(Transcribed page contents)
= = =

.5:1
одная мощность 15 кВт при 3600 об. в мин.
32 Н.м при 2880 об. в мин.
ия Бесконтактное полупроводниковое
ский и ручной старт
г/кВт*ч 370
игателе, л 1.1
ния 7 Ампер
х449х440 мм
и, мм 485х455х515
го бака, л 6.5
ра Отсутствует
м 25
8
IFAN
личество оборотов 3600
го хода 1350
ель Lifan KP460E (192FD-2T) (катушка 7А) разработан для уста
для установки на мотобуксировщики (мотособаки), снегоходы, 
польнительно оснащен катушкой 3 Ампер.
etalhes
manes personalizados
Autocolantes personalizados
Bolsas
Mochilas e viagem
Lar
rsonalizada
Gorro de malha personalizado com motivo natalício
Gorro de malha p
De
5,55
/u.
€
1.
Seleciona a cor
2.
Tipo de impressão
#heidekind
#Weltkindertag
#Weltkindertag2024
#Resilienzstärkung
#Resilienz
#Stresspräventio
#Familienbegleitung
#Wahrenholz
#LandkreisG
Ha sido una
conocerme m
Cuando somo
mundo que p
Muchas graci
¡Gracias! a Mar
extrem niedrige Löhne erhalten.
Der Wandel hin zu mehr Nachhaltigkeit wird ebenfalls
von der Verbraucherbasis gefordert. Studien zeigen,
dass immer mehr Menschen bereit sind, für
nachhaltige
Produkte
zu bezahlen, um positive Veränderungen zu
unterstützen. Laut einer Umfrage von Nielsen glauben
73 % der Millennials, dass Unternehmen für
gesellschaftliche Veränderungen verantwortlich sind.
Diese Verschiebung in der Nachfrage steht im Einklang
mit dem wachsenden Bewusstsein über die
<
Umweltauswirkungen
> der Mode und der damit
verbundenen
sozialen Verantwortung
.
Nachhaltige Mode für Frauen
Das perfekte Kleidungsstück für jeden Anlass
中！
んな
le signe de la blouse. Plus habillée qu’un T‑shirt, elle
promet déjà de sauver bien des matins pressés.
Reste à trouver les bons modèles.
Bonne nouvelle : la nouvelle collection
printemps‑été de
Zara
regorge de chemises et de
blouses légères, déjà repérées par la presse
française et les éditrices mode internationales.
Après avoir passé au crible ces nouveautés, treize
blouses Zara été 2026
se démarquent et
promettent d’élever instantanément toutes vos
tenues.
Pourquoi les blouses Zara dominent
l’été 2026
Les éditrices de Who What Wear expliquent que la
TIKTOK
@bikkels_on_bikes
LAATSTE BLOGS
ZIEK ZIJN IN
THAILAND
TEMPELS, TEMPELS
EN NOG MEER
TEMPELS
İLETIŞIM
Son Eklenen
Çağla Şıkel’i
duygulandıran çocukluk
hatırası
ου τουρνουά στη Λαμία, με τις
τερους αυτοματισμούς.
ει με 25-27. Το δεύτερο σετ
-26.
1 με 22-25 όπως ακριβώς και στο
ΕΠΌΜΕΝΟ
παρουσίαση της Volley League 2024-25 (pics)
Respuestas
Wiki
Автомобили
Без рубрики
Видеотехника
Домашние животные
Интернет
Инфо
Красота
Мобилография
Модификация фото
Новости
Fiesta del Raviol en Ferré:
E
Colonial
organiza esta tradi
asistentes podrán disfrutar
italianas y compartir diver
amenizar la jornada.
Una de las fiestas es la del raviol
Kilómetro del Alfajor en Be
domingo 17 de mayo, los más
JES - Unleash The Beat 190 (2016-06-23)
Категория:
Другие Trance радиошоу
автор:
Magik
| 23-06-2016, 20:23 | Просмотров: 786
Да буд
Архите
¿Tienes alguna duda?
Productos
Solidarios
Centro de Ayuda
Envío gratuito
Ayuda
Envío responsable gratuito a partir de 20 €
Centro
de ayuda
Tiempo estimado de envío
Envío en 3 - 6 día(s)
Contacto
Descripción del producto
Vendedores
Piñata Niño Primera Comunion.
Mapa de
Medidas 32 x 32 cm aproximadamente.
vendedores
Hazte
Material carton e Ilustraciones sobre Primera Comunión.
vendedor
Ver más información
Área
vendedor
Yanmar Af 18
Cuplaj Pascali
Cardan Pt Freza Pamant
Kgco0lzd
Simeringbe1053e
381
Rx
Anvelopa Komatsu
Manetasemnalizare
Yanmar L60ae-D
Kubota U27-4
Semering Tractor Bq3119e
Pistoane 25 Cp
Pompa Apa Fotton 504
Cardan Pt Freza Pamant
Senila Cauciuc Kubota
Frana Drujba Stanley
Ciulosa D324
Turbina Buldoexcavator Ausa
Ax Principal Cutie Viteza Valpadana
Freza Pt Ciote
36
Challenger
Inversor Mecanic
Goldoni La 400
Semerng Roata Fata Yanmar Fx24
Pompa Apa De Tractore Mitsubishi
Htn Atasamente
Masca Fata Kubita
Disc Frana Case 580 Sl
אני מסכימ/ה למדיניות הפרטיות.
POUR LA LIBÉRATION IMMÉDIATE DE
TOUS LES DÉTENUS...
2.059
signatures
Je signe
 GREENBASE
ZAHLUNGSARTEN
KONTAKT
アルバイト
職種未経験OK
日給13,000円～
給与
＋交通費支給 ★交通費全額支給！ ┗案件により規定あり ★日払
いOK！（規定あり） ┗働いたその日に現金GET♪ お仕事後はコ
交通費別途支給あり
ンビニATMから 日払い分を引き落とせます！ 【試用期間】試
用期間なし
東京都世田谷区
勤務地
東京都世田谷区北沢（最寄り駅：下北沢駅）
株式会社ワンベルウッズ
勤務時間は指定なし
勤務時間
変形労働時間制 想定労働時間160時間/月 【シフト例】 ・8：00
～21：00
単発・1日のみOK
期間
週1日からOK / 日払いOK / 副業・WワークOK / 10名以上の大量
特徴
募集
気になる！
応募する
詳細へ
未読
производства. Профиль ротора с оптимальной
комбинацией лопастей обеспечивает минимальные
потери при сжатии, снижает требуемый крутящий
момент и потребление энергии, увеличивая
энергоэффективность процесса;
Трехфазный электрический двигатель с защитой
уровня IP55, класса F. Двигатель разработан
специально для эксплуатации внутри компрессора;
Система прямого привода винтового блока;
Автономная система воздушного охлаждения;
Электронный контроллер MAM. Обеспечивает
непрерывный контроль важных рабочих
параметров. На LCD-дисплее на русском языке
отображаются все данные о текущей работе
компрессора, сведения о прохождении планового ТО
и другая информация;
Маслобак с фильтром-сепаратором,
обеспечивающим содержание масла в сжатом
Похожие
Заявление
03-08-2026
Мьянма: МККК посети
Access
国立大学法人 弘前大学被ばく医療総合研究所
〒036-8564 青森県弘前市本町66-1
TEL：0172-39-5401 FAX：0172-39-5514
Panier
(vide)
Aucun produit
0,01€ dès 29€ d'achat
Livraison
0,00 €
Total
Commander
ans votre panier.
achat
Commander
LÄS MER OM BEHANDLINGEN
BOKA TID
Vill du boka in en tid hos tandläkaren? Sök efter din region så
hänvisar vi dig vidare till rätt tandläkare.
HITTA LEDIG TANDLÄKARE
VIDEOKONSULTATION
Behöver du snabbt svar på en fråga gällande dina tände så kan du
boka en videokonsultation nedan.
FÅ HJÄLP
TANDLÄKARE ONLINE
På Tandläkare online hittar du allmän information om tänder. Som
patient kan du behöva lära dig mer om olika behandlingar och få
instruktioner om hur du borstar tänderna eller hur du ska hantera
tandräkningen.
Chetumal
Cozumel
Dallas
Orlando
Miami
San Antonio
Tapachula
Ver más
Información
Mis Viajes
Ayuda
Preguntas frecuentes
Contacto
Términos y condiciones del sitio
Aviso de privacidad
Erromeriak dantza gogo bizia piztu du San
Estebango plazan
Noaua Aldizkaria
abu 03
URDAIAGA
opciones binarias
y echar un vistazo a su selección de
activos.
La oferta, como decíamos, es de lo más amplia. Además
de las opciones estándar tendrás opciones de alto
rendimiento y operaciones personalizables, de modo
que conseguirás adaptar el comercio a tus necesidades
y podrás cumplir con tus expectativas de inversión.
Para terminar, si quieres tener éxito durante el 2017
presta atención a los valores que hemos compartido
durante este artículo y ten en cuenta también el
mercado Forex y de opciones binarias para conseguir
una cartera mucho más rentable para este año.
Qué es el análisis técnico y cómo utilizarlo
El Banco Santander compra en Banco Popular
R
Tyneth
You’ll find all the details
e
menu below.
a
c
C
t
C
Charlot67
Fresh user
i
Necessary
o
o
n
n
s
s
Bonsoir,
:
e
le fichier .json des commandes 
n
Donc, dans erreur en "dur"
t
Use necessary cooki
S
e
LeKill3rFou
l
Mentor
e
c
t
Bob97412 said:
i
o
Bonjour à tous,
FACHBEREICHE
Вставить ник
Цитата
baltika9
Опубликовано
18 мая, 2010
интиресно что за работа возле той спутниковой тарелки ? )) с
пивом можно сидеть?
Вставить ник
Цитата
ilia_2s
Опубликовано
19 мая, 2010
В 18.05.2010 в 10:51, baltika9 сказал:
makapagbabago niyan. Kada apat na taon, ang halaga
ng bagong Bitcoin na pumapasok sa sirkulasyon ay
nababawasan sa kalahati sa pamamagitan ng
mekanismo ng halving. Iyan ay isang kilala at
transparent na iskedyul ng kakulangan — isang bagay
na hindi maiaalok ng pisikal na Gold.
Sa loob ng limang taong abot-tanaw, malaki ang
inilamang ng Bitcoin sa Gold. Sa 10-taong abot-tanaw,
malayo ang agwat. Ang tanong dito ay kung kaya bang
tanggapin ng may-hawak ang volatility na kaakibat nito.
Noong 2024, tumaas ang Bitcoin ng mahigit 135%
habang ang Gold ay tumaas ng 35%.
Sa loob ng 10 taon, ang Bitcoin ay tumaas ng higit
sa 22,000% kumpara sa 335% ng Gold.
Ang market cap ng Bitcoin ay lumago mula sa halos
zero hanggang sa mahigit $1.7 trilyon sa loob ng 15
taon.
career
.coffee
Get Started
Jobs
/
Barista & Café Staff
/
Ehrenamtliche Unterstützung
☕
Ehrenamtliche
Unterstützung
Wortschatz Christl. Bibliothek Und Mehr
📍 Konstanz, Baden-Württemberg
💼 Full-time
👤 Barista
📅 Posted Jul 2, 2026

= = =

_What the exercise asks_
A single figure is required: the number of lines in the data above in which the word "Veränderungen" appears.

_Exercise solution_
2